And: They have to reflect all the complexity of the applications.

As well as: They were not designed with interoperability in mind.

The designed to be fast on very old computers thing amuses me, since the very argument Joel made in defense of Excel was that, unlike IBM’s Lotus package, Microsoft largely ignored the speed and hard drive limitations of the day, knowing that computers would get better quickly and thus having a product out that worked was more important.  I don’t buy that “efficiency” required a format no one could manage to implement today, even with the specification.  I’d like to note that the UNIX world managed to get by just fine without ever coming up with an equivalent binary monstrosity.  Plus, Word files were bloody huge, partially because of junk like Word’s “fast save” feature just slapping document updates onto the end of the file, leading to documents that grew in file size every time you saved a minor change.

I think it’s telling that the feature Joel suggests as the kind of complexity that necessitates massive binary specification is a “Keep With Next” function I never knew existed and have never seen anyone use.  This isn’t to say this is not a vital part of 5% of the user population’s day, but building a file format design that no one will ever be able to unpack so that you can add features most people don’t know exist is putting the cart far in front of the horse. Once again I must point out: The UNIX world managed to get by without binary madness filling in for reasonable document markup.
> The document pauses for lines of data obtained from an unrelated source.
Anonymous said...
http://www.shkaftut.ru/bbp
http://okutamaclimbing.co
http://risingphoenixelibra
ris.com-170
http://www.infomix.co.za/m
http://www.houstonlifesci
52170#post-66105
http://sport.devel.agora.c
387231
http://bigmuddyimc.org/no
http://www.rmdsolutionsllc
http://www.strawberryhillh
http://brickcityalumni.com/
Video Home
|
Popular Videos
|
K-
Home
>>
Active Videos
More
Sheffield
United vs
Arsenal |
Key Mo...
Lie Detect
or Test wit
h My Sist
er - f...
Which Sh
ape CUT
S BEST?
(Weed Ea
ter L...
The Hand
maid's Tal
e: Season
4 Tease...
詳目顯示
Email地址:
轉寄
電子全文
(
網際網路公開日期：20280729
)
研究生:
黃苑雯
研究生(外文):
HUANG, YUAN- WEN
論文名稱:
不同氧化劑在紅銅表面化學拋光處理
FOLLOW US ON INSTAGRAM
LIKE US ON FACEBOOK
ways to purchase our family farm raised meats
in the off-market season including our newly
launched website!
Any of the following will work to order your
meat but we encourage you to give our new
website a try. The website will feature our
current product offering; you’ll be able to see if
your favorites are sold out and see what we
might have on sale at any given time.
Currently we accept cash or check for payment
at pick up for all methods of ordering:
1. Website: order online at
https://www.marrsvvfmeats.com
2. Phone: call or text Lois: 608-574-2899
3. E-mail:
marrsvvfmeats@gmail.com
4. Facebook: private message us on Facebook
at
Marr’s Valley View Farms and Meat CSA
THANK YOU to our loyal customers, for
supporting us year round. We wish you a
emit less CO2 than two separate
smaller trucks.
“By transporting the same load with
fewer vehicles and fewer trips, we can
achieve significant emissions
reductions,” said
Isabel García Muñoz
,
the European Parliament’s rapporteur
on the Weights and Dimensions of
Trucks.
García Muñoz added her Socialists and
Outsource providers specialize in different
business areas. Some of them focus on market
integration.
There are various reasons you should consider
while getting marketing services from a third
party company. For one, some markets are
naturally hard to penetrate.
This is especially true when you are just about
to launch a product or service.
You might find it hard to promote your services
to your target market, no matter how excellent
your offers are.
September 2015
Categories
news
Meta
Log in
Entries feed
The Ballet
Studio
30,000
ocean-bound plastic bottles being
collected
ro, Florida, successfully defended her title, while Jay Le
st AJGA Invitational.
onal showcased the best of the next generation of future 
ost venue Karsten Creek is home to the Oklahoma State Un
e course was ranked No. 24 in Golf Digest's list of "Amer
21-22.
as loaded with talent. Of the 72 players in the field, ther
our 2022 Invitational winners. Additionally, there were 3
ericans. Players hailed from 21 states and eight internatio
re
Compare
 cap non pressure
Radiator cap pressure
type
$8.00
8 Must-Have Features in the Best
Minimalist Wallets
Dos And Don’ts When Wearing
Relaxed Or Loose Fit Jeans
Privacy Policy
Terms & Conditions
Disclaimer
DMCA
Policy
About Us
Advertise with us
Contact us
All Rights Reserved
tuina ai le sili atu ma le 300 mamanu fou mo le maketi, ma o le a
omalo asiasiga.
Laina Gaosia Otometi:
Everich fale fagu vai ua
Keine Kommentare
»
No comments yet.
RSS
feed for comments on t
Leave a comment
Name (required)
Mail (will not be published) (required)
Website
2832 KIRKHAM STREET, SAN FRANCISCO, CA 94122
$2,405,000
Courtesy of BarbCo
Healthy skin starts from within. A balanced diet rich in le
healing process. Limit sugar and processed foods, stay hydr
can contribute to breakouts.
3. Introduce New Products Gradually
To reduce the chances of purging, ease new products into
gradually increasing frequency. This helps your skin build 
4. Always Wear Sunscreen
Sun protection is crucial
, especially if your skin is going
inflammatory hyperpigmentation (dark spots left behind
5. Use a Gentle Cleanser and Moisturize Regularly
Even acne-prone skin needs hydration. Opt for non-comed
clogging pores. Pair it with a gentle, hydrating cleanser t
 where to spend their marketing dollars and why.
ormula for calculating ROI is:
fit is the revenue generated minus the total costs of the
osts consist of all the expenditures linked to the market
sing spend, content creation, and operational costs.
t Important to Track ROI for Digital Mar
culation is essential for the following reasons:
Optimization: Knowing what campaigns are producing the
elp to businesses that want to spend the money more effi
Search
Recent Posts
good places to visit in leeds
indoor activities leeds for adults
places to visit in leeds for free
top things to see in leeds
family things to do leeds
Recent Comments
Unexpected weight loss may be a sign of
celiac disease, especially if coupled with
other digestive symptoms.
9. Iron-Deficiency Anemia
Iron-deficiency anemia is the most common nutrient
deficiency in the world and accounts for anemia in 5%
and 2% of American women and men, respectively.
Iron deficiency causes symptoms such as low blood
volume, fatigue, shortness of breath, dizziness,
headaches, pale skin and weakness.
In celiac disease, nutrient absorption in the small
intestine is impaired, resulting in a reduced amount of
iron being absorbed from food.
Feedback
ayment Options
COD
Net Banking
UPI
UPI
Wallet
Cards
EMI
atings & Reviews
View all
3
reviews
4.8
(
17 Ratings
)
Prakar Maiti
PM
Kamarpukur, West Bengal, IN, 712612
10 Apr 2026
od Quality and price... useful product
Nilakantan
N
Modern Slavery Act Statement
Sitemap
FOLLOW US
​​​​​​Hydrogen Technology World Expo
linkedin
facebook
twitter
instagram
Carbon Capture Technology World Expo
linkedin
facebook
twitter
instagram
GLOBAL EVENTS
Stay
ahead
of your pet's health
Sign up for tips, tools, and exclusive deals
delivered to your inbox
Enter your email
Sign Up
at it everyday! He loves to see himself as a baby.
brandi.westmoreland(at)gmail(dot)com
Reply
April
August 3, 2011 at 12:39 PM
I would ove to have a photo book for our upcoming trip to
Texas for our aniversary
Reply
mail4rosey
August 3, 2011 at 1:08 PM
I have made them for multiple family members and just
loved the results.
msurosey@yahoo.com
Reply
That’s what I can’t get past.  Other people have solved this problem, and they’ve solved it better.  We’re talking about tables and text files, here.  UNIX managed to get by with a minimum of crazy opaque binary formats, and largely due to this became the backbone of the Internet.  To suggest that Microsoft just couldn’t have anticipated interoperability being this important is insane.  UNIX hackers were making decision that facilitated interoperability since the 70’s, not because they pre-visioned the rise of the Internet, but because it was good design practice.

It’s possible Microsoft wasn’t prescient enough to see what was coming.  Microsoft certainly isn’t known for being forward thinking.  At best, they’re quick to react, purchasing or stealing the technology they needed to keep up with the market.  Even so, they never rectified their binary-file-format mistake, and I have no doubt it was for the same reason Microsoft obfuscates all of their formats: Because they can.  Microsoft’s control of the market relies on maintaining that control.  Not on producing better technology, or anticipating market trends, but simply by using its current market share to make switching to competing software so inconvenient that user laziness will sustain that market share.  Word 2003 had a big, opaque binary format so that people couldn’t easily switch to Linux and still read Word documents, thereby alienating them from the rest of the business community.  That this was not working is the only reason Word 2007 uses XML.

I can’t end without mentioning the flaw that cripples every Microsoft product, as spoken by Joel: They have to reflect the history of the applications.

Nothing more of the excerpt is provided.